# Help- Reading PDFs on a Kindle



## sparky76 (Sep 29, 2010)

I recently got my wife the Kindle Wifi. I have several books in PDF format, and I'd like for my wife to be able to read these books on her Kindle, but it isn't working out very well so I think I must be missing something. 

I can get the PDFs to the Kindle via the USB connection or by emailing them. That seems to work. The problem is that the text always is very small, and I haven't been able to figure out how to enlarge it so the book is read-able.

The zoom function will make the section you zoom on larger but doesn't do word wrap so it doesn't really help. I haven't been able to figure out anything else to do to make this work.

Any help would be appreciated! Thanks


----------



## shalym (Sep 1, 2010)

sparky76 said:


> I recently got my wife the Kindle Wifi. I have several books in PDF format, and I'd like for my wife to be able to read these books on her Kindle, but it isn't working out very well so I think I must be missing something.
> 
> I can get the PDFs to the Kindle via the USB connection or by emailing them.

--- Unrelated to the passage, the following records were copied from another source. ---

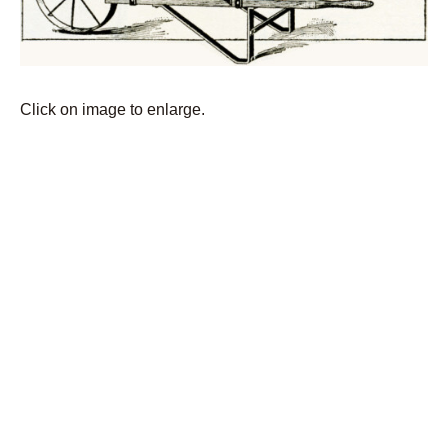
Click on image to enlarge.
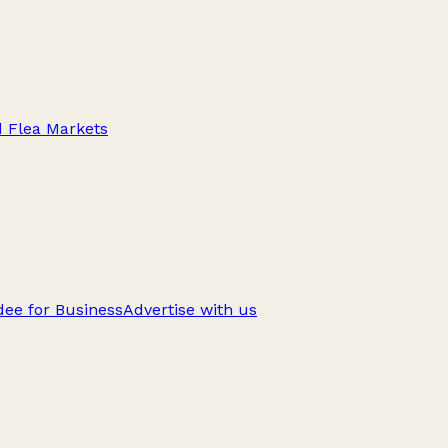
d Flea Markets
ee for Business
Advertise with us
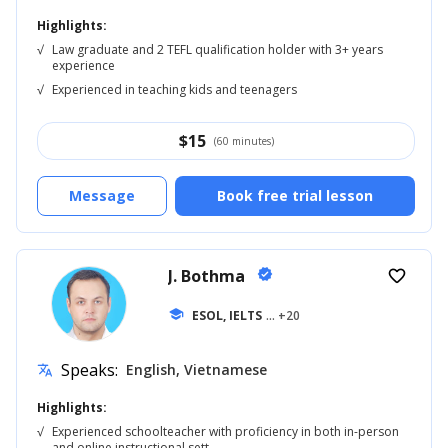
Highlights:
√
Law graduate and 2 TEFL qualification holder with 3+ years
experience
√
Experienced in teaching kids and teenagers
$
15
(60 minutes)
Message
Book free trial lesson
J. Bothma
verified
favorite_border
school
ESOL, IELTS
... +20
Speaks:
English, Vietnamese
translate
Highlights:
√
Experienced schoolteacher with proficiency in both in-person
and online instructional sett...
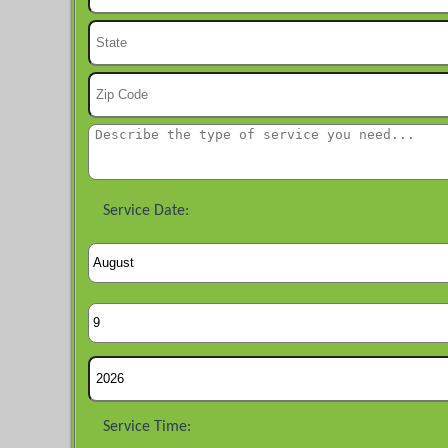
Service Date:
Service Time:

That seems to work. The problem is that the text always is very small, and I haven't been able to figure out how to enlarge it so the book is read-able.
> 
> ...


When you email them, are you putting "convert" in the subject line? If you don't do that, they will just show as native pdf.

Shari


----------



## Ann in Arlington (Oct 27, 2008)

Shari is right: though the Kindle can read PDF natively, on the K3 it's not ideal because of screen size.  If it's a mostly text file, it should convert fairly well -- you want .mobi, .prc, or.azw(Kindle native) for the final format.  This will allow you to change font size etc.

You can send it to Amazon with "convert" in the subject, or you can do it yourself with one of several conversion programs that are readily available.  MobiPocket works decently, but is only available for PC.  Calibre is very well liked by a lot of members here. . .it does a lot more than just convert.  There's also a web based solution called "2EPUB".  All these are free.


----------



## sparky76 (Sep 29, 2010)

Thank you for the responses. I wasn't putting "convert" in the subject line. 

Does Amazon charge to convert them?  I remember seeing something about that and getting a little confused because I thought the kindle was supposed to read PDFs without needing to convert them.


----------



## Ann in Arlington (Oct 27, 2008)

If you send to the @kindle.com address they will charge, and the file will go straight to your Kindle.  15¢ per MB.

If you send to the @free.kindle.com address they will not charge and you'll get an e-mail back to the address of record at Amazon with a link to the book file.  You'll have to load it on the kindle via the USB cord.

BUT if you have K3, the @free.kindle.com address will allow it to be sent directly to the Kindle, but it won't download unless you connect via WiFi.  If you connect via 3G, you'll just get a message that there's a file waiting for the next time you can connect via WiFi.


----------